▶ **TASK INSTRUCTIONS**
Across the listing, how many lines contain "pending"? The reply is the number alone.

▶ **EXERCISE INPUTS**
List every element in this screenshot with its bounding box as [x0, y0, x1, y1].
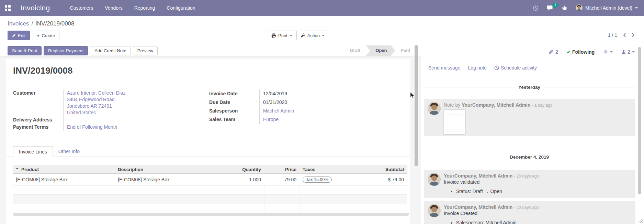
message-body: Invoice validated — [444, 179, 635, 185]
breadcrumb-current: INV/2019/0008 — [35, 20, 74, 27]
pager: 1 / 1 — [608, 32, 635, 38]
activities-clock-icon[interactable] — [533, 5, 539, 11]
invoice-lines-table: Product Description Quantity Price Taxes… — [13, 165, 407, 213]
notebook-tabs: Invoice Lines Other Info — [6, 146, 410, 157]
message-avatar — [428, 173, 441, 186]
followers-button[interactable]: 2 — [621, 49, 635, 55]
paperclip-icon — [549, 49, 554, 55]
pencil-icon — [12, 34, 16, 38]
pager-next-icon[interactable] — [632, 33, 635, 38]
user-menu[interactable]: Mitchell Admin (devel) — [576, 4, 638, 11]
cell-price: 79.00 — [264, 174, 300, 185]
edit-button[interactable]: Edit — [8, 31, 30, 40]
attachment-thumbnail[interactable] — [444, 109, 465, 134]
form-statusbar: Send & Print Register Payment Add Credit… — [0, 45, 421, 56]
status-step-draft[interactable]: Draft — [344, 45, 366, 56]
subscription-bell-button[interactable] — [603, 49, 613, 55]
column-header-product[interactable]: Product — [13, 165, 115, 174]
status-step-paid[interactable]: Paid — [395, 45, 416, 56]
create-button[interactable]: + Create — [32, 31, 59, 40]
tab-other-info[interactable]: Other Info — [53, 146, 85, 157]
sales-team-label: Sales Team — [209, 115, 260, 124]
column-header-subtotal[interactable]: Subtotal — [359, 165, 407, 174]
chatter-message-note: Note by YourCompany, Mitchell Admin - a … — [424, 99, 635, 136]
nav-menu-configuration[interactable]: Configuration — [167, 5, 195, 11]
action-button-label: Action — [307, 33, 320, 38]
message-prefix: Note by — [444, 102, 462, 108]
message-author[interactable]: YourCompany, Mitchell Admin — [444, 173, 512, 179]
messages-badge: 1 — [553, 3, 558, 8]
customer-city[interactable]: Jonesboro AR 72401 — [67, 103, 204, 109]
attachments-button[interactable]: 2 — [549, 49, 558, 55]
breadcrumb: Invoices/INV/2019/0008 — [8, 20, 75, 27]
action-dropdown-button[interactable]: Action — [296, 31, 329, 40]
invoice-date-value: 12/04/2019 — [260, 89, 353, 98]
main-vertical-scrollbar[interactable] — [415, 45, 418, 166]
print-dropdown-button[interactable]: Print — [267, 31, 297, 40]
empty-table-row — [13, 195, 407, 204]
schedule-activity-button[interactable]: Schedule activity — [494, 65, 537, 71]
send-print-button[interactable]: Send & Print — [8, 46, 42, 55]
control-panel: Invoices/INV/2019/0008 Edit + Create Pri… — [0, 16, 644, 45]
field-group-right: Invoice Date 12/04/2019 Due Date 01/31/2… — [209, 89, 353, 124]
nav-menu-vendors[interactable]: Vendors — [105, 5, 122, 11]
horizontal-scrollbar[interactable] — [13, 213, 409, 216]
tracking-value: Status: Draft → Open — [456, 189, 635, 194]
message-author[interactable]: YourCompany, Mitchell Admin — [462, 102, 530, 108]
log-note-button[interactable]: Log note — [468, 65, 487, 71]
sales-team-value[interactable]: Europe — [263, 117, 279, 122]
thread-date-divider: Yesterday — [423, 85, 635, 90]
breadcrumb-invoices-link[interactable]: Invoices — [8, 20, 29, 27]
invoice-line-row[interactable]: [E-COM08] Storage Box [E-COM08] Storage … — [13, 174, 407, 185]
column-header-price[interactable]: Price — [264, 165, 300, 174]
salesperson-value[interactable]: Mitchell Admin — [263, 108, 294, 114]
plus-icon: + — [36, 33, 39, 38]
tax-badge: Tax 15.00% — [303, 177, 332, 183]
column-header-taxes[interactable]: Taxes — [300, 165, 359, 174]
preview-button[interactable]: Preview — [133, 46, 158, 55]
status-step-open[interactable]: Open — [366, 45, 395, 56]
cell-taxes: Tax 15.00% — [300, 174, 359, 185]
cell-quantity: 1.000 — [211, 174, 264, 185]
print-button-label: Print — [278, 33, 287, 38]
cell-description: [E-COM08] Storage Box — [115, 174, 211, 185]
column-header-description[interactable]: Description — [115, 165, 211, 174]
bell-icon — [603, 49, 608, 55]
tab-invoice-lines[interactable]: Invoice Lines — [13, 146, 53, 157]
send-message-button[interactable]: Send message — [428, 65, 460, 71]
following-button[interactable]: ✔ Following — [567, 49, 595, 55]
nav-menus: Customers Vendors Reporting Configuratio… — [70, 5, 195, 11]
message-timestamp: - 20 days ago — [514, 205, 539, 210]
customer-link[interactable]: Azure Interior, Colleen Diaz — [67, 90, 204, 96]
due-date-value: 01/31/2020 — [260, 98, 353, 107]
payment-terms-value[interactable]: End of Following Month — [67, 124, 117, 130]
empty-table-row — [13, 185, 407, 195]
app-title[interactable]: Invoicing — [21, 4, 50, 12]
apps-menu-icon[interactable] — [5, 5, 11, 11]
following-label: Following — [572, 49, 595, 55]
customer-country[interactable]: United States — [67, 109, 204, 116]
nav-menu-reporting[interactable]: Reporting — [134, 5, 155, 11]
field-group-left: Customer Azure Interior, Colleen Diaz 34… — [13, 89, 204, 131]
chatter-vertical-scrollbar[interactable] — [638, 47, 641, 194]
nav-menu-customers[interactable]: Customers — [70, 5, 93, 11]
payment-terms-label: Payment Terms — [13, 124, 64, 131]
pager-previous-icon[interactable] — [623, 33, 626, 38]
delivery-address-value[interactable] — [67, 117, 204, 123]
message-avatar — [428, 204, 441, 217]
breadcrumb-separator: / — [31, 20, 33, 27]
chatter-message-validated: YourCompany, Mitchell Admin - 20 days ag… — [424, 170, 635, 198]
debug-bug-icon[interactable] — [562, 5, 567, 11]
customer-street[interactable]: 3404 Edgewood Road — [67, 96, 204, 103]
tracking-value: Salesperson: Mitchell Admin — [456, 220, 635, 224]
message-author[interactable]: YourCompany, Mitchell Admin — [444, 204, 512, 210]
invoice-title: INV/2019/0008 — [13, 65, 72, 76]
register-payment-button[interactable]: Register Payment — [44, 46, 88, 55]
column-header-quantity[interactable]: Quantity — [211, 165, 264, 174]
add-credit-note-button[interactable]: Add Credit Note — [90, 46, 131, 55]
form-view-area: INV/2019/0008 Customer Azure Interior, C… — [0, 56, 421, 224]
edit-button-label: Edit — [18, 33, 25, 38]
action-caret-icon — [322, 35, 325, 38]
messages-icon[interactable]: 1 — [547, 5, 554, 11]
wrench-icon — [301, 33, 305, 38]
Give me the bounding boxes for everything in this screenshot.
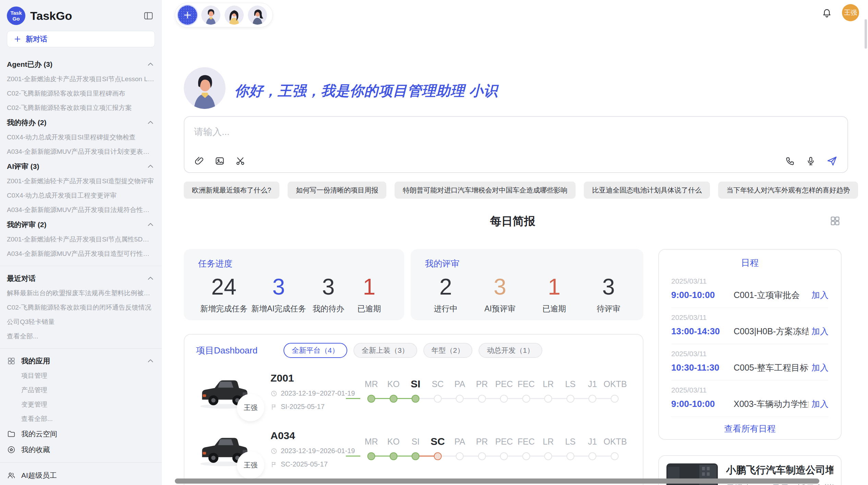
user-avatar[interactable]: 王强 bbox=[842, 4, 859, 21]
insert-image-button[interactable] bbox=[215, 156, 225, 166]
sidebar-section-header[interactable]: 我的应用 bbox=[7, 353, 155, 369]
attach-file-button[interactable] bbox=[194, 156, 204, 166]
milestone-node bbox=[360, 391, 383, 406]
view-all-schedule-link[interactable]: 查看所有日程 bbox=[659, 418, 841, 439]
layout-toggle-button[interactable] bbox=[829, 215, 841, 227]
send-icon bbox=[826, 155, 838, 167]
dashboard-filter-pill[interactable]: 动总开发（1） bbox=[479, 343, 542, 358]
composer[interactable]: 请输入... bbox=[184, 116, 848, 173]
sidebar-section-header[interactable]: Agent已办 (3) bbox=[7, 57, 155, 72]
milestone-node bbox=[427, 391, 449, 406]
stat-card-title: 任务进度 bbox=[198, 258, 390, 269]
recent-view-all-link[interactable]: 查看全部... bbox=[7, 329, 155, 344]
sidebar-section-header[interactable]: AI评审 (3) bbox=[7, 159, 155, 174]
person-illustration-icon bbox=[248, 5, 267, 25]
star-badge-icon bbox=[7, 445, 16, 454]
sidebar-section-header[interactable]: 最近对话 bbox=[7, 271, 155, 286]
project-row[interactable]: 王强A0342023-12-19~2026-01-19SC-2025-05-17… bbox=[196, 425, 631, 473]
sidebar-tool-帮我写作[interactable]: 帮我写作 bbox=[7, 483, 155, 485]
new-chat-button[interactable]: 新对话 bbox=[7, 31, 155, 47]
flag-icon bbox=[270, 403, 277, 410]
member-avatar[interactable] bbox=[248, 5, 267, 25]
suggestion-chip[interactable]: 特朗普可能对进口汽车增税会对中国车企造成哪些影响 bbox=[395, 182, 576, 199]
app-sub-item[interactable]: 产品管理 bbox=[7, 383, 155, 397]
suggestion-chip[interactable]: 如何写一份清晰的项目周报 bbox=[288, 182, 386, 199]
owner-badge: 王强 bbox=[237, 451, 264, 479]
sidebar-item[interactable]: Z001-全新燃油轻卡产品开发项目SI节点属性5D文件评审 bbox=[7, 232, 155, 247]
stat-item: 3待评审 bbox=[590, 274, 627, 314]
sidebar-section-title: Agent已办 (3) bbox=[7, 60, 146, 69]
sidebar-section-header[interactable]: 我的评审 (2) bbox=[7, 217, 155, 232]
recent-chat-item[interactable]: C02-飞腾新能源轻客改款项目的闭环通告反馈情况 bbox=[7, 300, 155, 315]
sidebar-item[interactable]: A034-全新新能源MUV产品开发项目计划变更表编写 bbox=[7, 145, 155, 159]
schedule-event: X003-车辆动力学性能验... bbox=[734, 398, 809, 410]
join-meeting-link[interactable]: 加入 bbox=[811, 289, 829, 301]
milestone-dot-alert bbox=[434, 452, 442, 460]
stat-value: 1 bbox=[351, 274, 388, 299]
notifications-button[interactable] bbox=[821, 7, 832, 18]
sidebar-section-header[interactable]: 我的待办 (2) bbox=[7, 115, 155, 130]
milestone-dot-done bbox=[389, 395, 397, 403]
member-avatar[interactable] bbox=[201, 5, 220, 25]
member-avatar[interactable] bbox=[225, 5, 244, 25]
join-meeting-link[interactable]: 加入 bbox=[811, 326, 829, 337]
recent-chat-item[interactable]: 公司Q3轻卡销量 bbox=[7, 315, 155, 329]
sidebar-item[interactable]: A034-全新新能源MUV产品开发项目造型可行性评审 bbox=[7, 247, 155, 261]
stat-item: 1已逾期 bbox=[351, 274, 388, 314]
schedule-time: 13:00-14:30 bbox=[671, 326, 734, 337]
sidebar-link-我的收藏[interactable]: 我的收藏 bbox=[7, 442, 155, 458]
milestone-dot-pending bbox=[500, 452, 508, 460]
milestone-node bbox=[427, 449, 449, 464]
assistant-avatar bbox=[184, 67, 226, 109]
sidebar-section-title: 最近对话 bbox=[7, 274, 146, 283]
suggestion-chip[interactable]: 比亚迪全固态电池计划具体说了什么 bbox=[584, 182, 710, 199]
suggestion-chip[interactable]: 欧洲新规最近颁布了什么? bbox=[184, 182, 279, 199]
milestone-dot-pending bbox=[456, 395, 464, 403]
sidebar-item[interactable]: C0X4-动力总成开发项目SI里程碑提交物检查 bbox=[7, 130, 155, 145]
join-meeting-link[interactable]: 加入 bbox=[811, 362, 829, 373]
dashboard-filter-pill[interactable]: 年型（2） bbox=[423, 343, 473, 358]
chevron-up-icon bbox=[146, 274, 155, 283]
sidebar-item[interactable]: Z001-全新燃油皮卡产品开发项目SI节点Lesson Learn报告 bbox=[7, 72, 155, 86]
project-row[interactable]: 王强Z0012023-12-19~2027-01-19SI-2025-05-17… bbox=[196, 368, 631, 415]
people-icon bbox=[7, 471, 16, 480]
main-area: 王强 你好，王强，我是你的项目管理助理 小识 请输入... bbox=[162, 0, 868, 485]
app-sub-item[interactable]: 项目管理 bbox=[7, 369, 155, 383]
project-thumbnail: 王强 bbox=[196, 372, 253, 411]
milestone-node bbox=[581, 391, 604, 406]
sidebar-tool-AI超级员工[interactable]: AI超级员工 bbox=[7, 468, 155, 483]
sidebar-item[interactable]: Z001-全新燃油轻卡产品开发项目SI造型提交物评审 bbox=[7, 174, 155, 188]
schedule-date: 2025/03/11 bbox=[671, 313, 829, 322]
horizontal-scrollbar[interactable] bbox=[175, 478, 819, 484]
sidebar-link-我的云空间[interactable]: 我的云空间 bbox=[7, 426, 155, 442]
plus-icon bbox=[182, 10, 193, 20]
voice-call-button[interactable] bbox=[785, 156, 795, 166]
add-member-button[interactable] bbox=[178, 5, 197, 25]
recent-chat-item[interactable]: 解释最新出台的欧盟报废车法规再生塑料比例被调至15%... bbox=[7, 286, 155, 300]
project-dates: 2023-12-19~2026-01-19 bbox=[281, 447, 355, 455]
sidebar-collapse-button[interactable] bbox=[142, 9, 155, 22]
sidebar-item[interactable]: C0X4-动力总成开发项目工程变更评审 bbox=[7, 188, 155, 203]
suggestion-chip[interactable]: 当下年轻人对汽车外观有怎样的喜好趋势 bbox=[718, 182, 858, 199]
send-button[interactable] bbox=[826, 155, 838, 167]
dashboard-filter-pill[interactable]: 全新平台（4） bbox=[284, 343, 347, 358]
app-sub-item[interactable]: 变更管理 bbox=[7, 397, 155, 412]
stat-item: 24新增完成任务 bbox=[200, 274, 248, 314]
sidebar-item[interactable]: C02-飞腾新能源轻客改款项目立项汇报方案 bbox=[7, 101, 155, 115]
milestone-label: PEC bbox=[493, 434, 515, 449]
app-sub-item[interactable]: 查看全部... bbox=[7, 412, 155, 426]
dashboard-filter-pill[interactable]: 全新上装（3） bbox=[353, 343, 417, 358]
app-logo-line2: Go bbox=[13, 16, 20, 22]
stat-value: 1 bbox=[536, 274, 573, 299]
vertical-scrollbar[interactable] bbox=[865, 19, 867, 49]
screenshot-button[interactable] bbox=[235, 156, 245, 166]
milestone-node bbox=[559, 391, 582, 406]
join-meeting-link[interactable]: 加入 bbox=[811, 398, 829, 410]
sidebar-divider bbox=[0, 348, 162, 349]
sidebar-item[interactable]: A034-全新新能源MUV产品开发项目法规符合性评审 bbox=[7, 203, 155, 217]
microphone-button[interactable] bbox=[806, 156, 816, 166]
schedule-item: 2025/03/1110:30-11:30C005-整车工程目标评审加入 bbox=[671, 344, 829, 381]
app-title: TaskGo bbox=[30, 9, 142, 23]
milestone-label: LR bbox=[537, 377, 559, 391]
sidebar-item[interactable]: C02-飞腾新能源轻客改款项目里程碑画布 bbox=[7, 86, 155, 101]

▶ **ANSWER BELOW**
2